Designer + Photographer + Educator
Alex McSwain is a seasoned educator at Howard University in Washington D.C., where he has established a reputation for his student-focused approach and dedication to promoting success in achieving life goals.
Alex McSwain holds a BFA in Communication Design and an MFA in Environmental Design from Howard University. He has extensive experience in the non-profit sector, having worked with organizations such as Shaw-Eco Village, the DOEE (formerly DDOE), and the Men Can Stop Rape (MCSR) organization. In recognition of his contributions, he was invited to join the executive board of MCSR in 2015, where he remains an active member.
In addition to his academic pursuits, Professor McSwain has spent the last decade working as a freelance designer.
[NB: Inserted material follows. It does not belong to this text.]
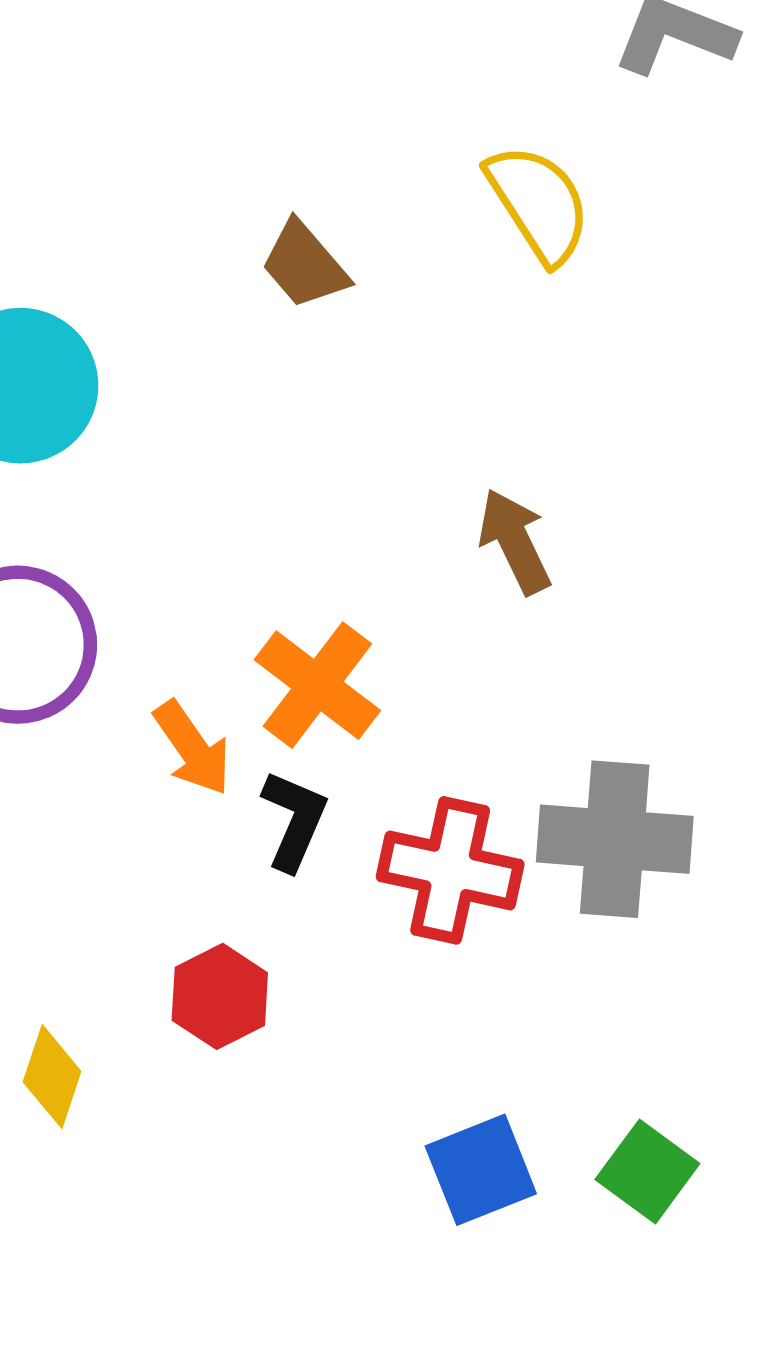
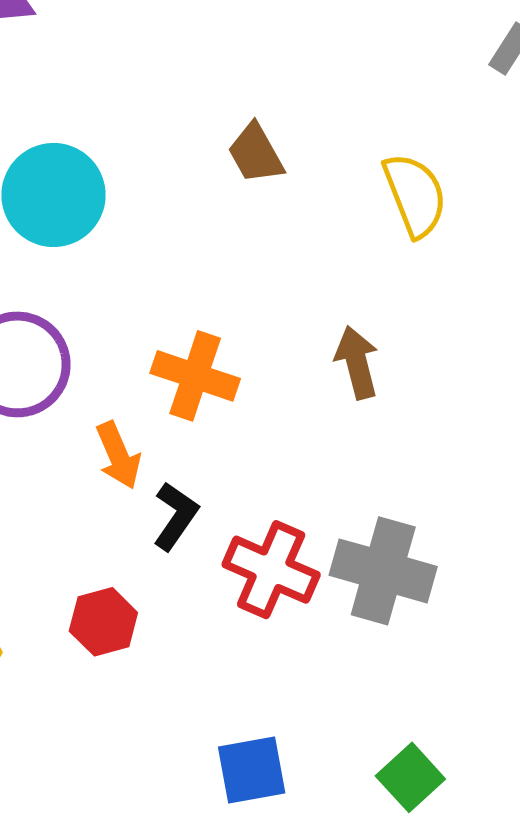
yellow semicircle: (539, 203) -> (415, 195), moved
orange cross: (317, 685) -> (195, 376), moved, turned -30
green square: (647, 1172) -> (410, 777), moved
Throughout his career, he has worked with a diverse range of clients, including Cushman and Wakefield and start-up magazine companies, and has developed a broad portfolio that encompasses various design disciplines such as UX design, web design, publication and marketing materials, brand development, packaging, 2D animation, and apparel design.
Alex McSwain is currently dedicated to volunteering his design expertise to non-profit organizations across the country through his initiative, Donation By Design. This effort allows him to reconnect with his non-profit roots and utilize his skills to improve the lives of others.
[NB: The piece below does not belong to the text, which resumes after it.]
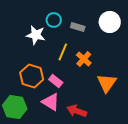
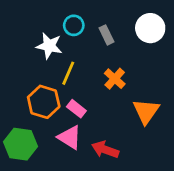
gray rectangle: (78, 27) -> (107, 35), turned 48
yellow line: (63, 52) -> (68, 73), moved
As an architect apprentice, Professor McSwain developed a design aesthetic that emphasizes clean lines, geometric symmetry, and a sense of harmony. He is a versatile educator, having taught across three different program concentrations within the Department of Art at Howard University due to his diverse skillset and mindset of being a “jack of all trades.” He currently instructs in the electronic studio, graphic design, and photography concentrations, offering courses such as Digital Design, Multimedia, Digital Darkroom, Studio Problems in Design, 2D Animation, and the General Motors Sponsored PACE Program. In the past, he has also taught courses such as Portfolio Production, Introduction to Digital Design, Design for Advertising, and Typography.
As an art + design educator, I believe in teaching students a diverse set of skills that will prepare them for the rapidly evolving and competitive design industry. In today’s post-recession era, employers are seeking individuals who are versatile and have a range of skills centered around a core focus. Technology has made art and design more accessible and competitive, creating a greater need for individuals with diverse skill sets.
When preparing students for careers in graphic design, web design, multimedia, or photography, I emphasize the importance of having a working knowledge of all relevant skills. This includes, but is not limited to, typography, illustration, photography, photo editing, copy editing, marketing, and the print process. My teaching philosophy is centered around a core theme and set of skills, while also encouraging the practical application of all skills learned.
In my classes, I use interactive tutorials rather than traditional lectures to explain concepts and keep students actively engaged in the learning process. I also stress the importance of project workflow, craftsmanship, and meeting requirements.
While online platforms such as YouTube, Linda.com, and Treehouse offer a wealth of information for students, I believe that in-person interaction and personal support are essential to a student’s success. To this end, I offer office hours and one-on-one support to ensure that all students have the opportunity to receive the help they need.
Finally, I believe that creativity cannot be taught, but rather it can be enhanced by opening up a student’s perspective and showing them what is possible. I encourage self-learning and problem-solving skills, as well as stress the importance of the skills learned and the execution of projects, rather than grades. The goal is to produce a well-rounded, diversely skilled designer who can remain competitive in the industry and push the boundaries of creative innovation.